EDIT: After saving 7 different save files, the 8th one saved incorrectly. I had just finished the track and hit 'o' to close the circuit, then saved it. I exported it as a TED file too because I was done with it. I didn't see any sort of problem, and was careful saving to a new file, but when I loaded it, it was missing the last 800 m (approximately). Importing the saved TED file was missing the same 800 m.
EDIT #2: I cannot seem to save my file successfully now. The image on the left is what my track looks like, the image on the right is what it looks like after saving it and reloading it.
EDIT #3: Trying to get this to save properly, I went into the elevation editor and set the contrast to zero. Closing the elevation editor, the track reverted to the right hand image shown above. Maybe some sort of elevation data discrepancy?
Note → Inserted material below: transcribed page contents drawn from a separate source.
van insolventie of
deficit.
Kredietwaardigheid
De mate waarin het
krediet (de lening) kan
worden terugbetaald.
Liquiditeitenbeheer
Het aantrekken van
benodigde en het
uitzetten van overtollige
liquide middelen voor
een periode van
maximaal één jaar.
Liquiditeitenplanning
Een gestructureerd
EDIT #4: I finally thought I completed the track. But looking it over, I see that one of my earliest control points disappeared between my 7th and 8th save files. And I wasn't editing anything nearby at all at that time. I don't understand what is going on. Maybe if I continue from the 7th save file, before any errors appeared, I'll be able to save successfully?
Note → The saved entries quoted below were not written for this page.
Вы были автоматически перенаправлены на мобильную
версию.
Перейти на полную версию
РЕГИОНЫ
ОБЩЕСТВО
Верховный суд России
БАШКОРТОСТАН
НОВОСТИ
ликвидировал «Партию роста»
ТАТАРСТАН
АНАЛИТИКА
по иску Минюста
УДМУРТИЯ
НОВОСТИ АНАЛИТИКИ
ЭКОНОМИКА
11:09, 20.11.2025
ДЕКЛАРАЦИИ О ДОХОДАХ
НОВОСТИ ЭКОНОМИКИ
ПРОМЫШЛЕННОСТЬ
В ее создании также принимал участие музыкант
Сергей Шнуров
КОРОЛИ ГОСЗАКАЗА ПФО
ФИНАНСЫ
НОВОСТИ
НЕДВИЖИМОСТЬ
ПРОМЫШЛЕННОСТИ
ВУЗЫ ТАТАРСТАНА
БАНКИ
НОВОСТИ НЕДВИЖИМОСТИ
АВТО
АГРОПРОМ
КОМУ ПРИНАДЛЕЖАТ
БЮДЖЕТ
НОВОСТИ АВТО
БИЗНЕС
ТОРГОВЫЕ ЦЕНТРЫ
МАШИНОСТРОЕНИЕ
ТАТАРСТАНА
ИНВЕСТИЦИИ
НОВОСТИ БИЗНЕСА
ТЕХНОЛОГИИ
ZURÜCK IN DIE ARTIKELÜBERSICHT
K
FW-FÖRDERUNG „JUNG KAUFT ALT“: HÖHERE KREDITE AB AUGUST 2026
Double-clicking to append a new control point doesn't work very well. Sometimes I have to do it a bunch of times before it works. Then, sometimes I end up with more than one point there. Also, a few times I've ended up with branching roads, where two different sections branch from a single control point. Double-clicking to delete a control point always works the first time.
When using the TED EDITOR, what does it do with ROAD and DECORATION data from ted files that already has them? Does it delete them, scale them, or leave them untouched?
ELEVATION EDITOR
That is actually an intended feature, because the first and the last height points should be the same on a circuit, so when you edit the first one you will also edit the last one.
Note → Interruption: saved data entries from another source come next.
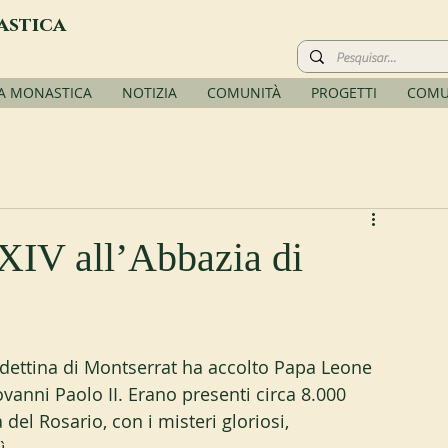
astica
TA MONASTICA
NOTIZIA
COMUNITÀ
PROGETTI
COMU
 XIV all’Abbazia di
dettina di Montserrat ha accolto Papa Leone 
ovanni Paolo II. Erano presenti circa 8.000 
del Rosario, con i misteri gloriosi, 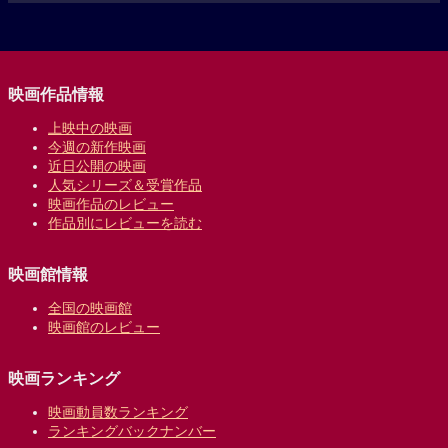
映画作品情報
上映中の映画
今週の新作映画
近日公開の映画
人気シリーズ＆受賞作品
映画作品のレビュー
作品別にレビューを読む
映画館情報
全国の映画館
映画館のレビュー
映画ランキング
映画動員数ランキング
ランキングバックナンバー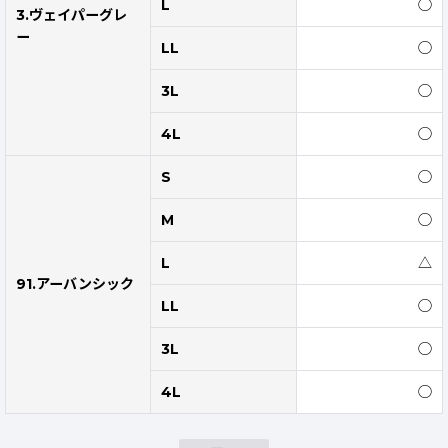
L
◯
3.ヴェイパーグレ
ー
LL
◯
3L
◯
4L
◯
S
◯
M
◯
L
△
91.アーバンシック
LL
◯
3L
◯
4L
◯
Unfortunately this doesn't apply to all the editing tools, so you can end up with the two height points having different values. I have to think of a good way to fix this.
I think a simple fix would be to put a button on the editor that lets you "equalize" the first and last points. I'd say have it move the last point to be equal to the first point.
The vertical scale on the graph does not indicate the actual elevation for me, but some sort of 'relative' elevation instead. If I raise my track from 0m to 300m, save it, then reload it, it shows the elevation as 0m again, even though looking at the hex code, the elevations actually are at 300m. Maybe this is an intended feature I'm not aware of?
I wanted to import a height map onto a closed circuit track, using the stretch method to compensate for differences in scale between my designed track and my height map data (VERY awesome feature by the way). When I loaded it in, it also needed to be offset by a certain x value, let's say 50m. When doing this, I expected the end of the height data to wrap around to the beginning to fill in the 50m, but that didn't happen. I had a 50m flat spot. When using stretch or scale, I really think the height data needs to wrap around when using an x offset.